0 – number of menstrual periods a woman can expect to have while on the recently FDA approved continuous contraception. She can also expect to conceive 0 babies.

10- number of sharks that NOAA scientists want to kill in the Galapagos Island to ensure the safety of globally endangered monk seals. Rob Stewart would not be pleased. And like my grandmother said: two wrongs do not make a right.

67 – inches of rain that annually fall on Mobile, Alabama, the wettest city in the US.

590 – Number of active and retired research chimpanzees under the care of the NIH’s National Center for Research Resources, which has just permanently given up its chimp breeding program.

1.3 – percent fall in US carbon dioxide emissions from fossil fuel burning in 2006
. Expensive fuel prices were cited as one reason. 4$-a-gallon gas here we come.

9 – uppermost weight in pounds of the African pouch rat that has invaded the Florida Keys after an exotic pet breeder allowed her band of rodents to escape.

12,900 – years ago that a comet crashed into North America, killing loads of mammals and maybe even a human society.

70 - percent of cervical cancer caused by Human Papilloma Virus (HPV).

4 - strains of HPV for which Gardasil provides immunity (types 16, 18, 11, and 6).

7.67 - The amount in Australian dollars by which the share price of pharmacological giant CSL, which distributes Gardasil in Australia, dropped last Friday.
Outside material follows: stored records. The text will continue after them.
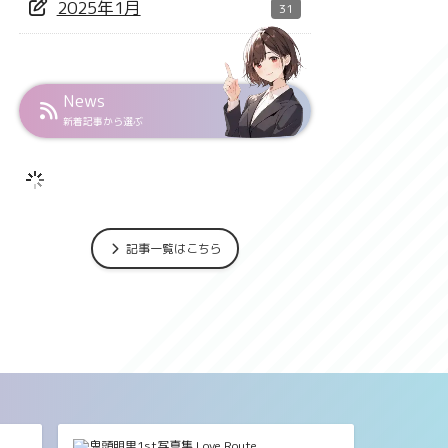
2025年1月
31
News
新着記事から選ぶ
記事一覧はこちら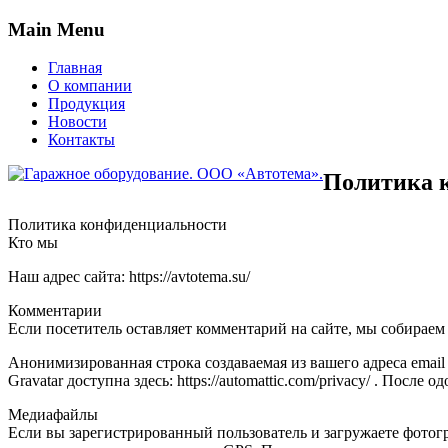
Main Menu
Главная
О компании
Продукция
Новости
Контакты
Политика к
Политика конфиденциальности
Кто мы
Наш адрес сайта: https://avtotema.su/
Комментарии
Если посетитель оставляет комментарий на сайте, мы собираем 
Анонимизированная строка создаваемая из вашего адреса email
Gravatar доступна здесь: https://automattic.com/privacy/ . По
Медиафайлы
Если вы зарегистрированный пользователь и загружаете фотогр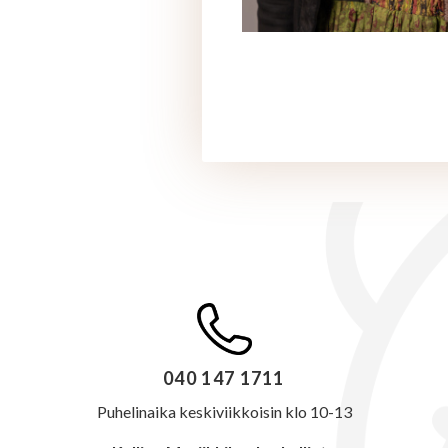
040 147 1711
Puhelinaika keskiviikkoisin klo 10-13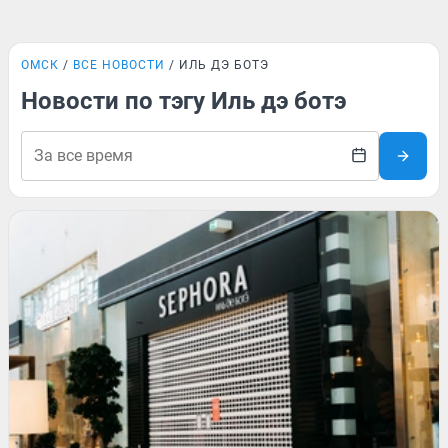
ОМСК
ВСЕ НОВОСТИ
ИЛЬ ДЭ БОТЭ
Новости по тэгу Иль дэ ботэ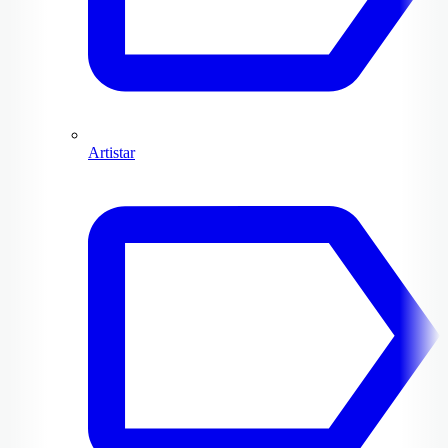
Artistar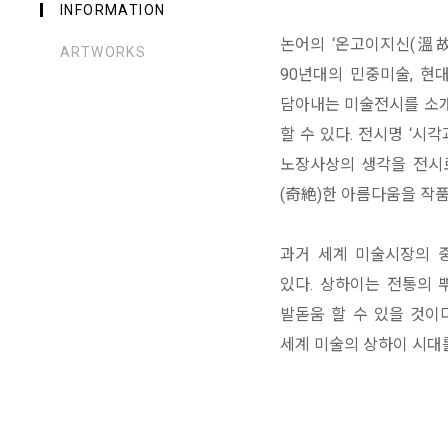
INFORMATION
논어의 ‘온고이지신(溫故
ARTWORKS
90년대의 민중미술, 현
담아내는 미술전시를 소개하
할 수 있다. 전시명 ‘시
노장사상의 생각을 전시로
(奇絶)한 아름다움을 작
과거 세계 미술시장의 
있다. 상하이는 전통의 
발돋움 할 수 있을 것이
세계 미술의 상하이 시대를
This shaved $1.4 billion off the CSL’s total worth.

5 - the number of Melbourne schoolgirls whose bad reactions to Gardasil triggered panic throughout Australia, which some speculate triggered the drop in CSL share price.
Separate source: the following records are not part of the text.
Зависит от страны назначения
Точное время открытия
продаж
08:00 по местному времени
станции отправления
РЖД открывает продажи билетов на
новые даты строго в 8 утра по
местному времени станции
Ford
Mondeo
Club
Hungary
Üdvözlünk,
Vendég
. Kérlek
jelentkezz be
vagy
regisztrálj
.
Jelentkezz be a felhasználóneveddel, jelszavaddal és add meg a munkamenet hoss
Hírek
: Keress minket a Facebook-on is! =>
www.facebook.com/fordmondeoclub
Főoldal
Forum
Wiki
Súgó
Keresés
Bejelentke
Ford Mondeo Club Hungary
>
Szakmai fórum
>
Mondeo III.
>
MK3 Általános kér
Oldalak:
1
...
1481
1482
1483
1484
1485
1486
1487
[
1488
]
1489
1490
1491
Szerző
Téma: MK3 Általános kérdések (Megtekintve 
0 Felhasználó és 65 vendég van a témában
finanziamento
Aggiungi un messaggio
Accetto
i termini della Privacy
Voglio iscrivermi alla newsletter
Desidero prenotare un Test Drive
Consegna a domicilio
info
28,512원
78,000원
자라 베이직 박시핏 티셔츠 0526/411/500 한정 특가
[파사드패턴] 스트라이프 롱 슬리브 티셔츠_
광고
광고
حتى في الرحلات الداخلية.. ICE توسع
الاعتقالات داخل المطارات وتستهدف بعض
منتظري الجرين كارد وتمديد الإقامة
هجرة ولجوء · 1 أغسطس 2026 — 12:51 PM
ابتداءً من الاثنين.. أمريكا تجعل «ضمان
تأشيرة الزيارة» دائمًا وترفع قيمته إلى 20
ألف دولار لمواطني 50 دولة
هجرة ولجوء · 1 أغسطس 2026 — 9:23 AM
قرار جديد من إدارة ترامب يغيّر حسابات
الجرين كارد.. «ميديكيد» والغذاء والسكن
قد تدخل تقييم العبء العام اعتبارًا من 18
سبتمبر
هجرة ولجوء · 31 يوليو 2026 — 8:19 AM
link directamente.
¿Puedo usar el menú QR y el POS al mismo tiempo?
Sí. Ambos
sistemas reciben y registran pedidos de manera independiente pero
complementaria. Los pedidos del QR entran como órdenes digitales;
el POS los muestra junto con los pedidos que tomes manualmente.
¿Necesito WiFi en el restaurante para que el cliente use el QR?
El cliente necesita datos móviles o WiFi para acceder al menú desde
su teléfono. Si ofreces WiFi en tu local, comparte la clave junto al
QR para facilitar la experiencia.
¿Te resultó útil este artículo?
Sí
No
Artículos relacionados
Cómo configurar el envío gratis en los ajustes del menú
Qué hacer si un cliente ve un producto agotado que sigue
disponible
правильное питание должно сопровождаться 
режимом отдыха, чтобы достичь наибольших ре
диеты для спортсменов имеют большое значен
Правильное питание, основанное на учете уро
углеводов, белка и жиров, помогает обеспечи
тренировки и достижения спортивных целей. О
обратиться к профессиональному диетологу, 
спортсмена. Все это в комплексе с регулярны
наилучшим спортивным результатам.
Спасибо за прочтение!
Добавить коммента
5 million - the number of doses of Gardasil doled out so far in the United States.

1,637 - the number of women from those 5 million shots who have suffered “adverse-events” from the vaccine.

138 - the number of those “adverse-events” deemed serious by the FDA.

15 - years that immunologist Ian Hector Frazer from University of Queensland’s Diamantina Institute for Cancer, Immunology and Metabolic Medicine in Australia spent developing the Gardasil vaccine which protects against four strains of HPV.